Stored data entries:
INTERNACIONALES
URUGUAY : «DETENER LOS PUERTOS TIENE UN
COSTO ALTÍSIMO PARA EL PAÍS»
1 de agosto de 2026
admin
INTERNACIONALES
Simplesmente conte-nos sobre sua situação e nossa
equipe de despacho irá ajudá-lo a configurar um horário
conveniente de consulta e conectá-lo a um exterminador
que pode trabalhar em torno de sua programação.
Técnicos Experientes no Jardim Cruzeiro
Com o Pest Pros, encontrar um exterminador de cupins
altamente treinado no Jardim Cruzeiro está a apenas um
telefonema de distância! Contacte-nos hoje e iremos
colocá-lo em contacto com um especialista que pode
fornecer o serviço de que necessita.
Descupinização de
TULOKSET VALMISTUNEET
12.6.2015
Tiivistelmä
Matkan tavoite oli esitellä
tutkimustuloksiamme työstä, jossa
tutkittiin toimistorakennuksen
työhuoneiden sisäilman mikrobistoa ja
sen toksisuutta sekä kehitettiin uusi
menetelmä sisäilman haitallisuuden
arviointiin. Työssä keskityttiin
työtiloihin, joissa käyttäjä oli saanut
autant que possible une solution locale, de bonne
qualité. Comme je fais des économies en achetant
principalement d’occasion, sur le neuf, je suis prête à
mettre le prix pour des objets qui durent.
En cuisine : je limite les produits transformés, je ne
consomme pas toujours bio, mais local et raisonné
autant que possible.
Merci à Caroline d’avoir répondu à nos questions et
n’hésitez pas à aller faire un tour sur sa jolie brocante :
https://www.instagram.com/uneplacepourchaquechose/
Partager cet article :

==

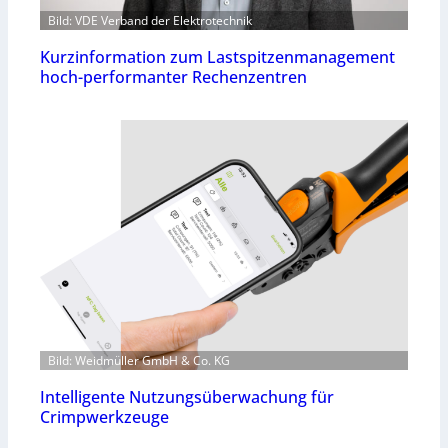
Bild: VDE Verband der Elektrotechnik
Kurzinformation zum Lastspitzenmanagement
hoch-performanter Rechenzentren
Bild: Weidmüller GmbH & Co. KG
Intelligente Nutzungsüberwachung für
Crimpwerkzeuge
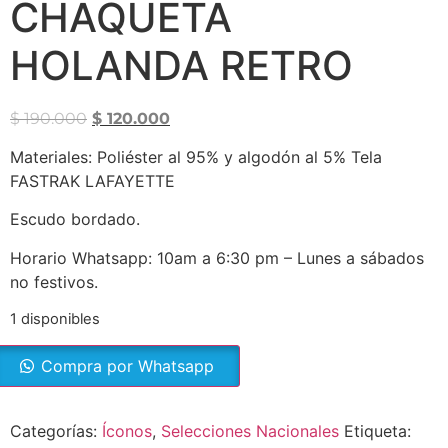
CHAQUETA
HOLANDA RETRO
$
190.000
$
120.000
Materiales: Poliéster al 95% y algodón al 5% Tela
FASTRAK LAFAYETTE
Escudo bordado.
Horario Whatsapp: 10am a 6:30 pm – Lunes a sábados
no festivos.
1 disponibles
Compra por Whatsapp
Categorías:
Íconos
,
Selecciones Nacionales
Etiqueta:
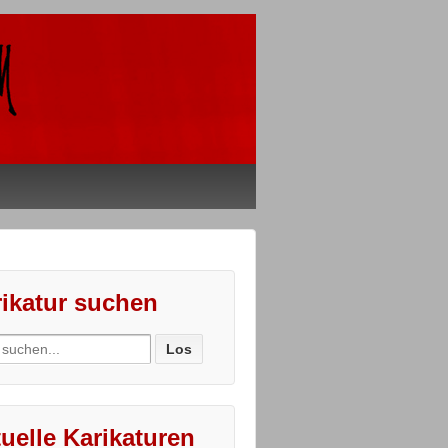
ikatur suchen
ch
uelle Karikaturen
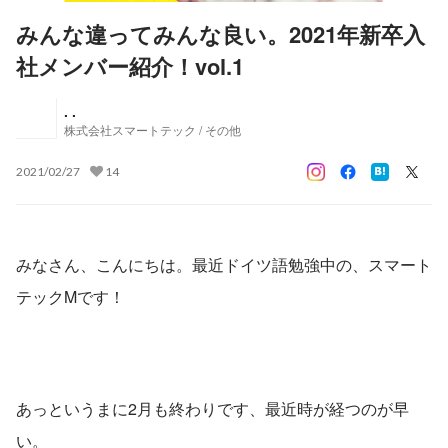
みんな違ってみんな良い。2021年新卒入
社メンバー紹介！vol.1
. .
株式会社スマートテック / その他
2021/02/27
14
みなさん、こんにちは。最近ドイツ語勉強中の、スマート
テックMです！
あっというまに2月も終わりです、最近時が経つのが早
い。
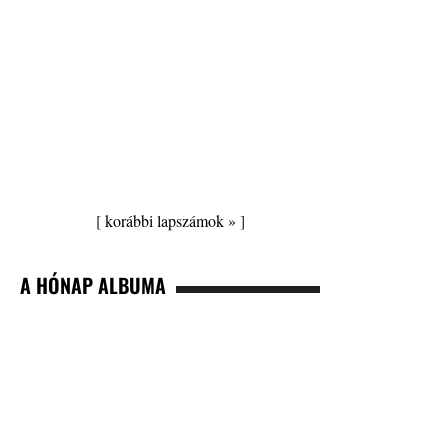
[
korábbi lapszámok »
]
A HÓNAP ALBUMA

• DIRECTIONS:
Above are the entries. Copy exactly the part that opens with the line containing "työhuoneiden sisäilman mikrobistoa ja" and closes with the line containing "autant que possible une", and no more.

• WRITTEN ANSWER:
työhuoneiden sisäilman mikrobistoa ja
sen toksisuutta sekä kehitettiin uusi
menetelmä sisäilman haitallisuuden
arviointiin. Työssä keskityttiin
työtiloihin, joissa käyttäjä oli saanut
autant que possible une solution locale, de bonne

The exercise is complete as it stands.